Scooter’s gaze lingered for a very long time down into the alley, his ears seeming to twitch at faint screams and begging sounds he thought might be Brick being torn to pieces somewhere off in the foggy distance. It was a long, lingering look, full of memories, sadness, and regret. Both girls remained quietly beside him, waiting, watching. But when he’d strained his hearing for minutes and heard no more cries he turned and rubbed his hands together and casually shook his sho
ulders as if shrugging off a backpack or a morning chill. “Right. Let’s go, ladies. We’ve got stuff to do. Midnight train to Paradise leaves…eventually. We need to get the Paddy Wagon in so Hef can fix it.”
“That’s it?” Athena asked.
“That’s what?”
“One of your oldest friends dies under mysterious circumstances and you’re just moving on?”
“Mysterious circumstances? You said the vent broke. Sounds open and shut.”
“You know it didn’t just break.”
“Doesn’t that mean you just ruined an entirely believable alibi?”
“Hephaestus clearly knows something happened,” Athena reminded him coolly. “So does Quinn. They’re going to talk to you about it later, anyway, so it might as well come out now.”
“Babe, Festus never liked Brick. He always said that it seemed to him like he was dead inside—called him a zombie long before we actually knew zombies were real, believe it or not. He said Zombies are without soul and all they do is feed. Brick always had to feed his needs, usually his ego, no matter who it hurt. He said he didn’t want the man he might have to one day kill to be a regular guest at his favorite place. I’m actually surprised he wasn’t happier about this, but you know how he loves his toys.”
Scooter looked straight in Athena’s dark eyes and put his hands on her shoulders and she just knew he knew everything. Her blood froze as she realized he knew she had murdered one of his oldest friends in the world.
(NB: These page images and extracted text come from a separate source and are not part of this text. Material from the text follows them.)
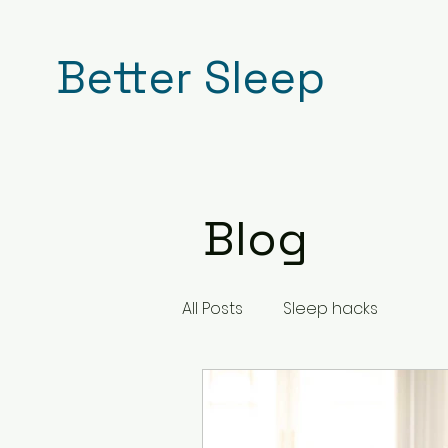
Better Sleep
Blog
All Posts
Sleep hacks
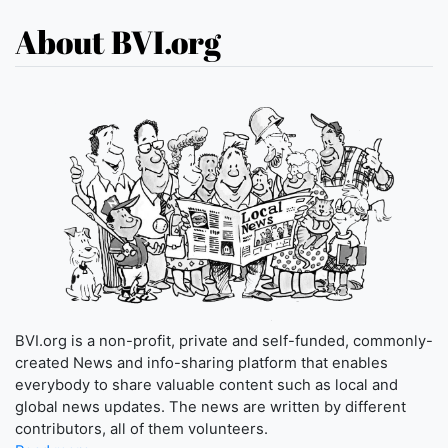
About BVI.org
BVI.org is a non-profit, private and self-funded, commonly-
created News and info-sharing platform that enables
everybody to share valuable content such as local and
global news updates. The news are written by different
contributors, all of them volunteers.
How could he ever look at her the same now? Why would he want to? They’d been killing zombies, but she had just killed a man. A living Human, flesh and blood. A man they all knew. No matter what he had done, didn’t that man deserve justice? What if he was just insane? What if it was merely the drugs causing his actions? Shouldn’t she have given him a chance to clean up? Scooter believed whole-heartedly in justice. How could he possibly forgive her for this? As he forced her to return his gaze, she wanted to scream and run. It was over between them.